Search the material below for the word "컨소시엄" and copy every line in which it occurs.

[Source data Boundary: Start]

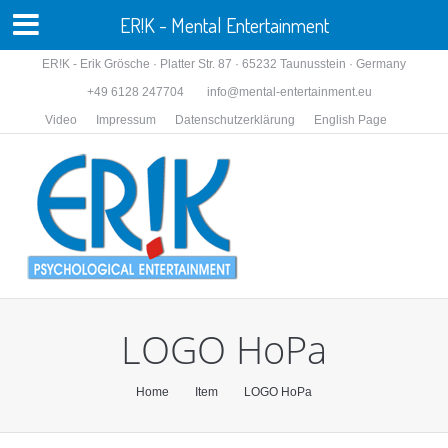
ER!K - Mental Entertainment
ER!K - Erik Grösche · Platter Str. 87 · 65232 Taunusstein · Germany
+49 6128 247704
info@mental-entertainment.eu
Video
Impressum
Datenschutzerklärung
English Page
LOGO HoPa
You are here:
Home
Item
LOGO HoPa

[Source data Boundary: End]
[Source data Boundary: Start]

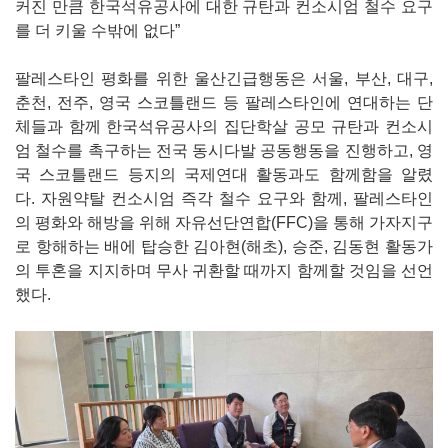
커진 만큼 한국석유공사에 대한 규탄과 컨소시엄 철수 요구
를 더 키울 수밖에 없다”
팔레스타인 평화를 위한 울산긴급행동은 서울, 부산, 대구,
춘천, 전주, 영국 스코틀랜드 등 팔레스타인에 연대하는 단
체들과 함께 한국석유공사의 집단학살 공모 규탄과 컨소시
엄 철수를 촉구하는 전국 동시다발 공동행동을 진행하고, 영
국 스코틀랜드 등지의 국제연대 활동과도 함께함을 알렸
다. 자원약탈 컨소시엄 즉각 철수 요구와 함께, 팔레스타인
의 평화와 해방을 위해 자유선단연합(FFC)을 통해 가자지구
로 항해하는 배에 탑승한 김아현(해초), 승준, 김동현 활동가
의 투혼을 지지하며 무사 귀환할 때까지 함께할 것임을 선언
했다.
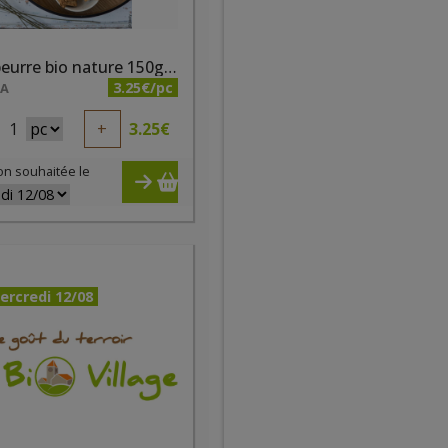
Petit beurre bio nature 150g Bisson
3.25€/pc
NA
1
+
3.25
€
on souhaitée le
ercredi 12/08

[Source data Boundary: End]

Response:
커진 만큼 한국석유공사에 대한 규탄과 컨소시엄 철수 요구
다. 자원약탈 컨소시엄 즉각 철수 요구와 함께, 팔레스타인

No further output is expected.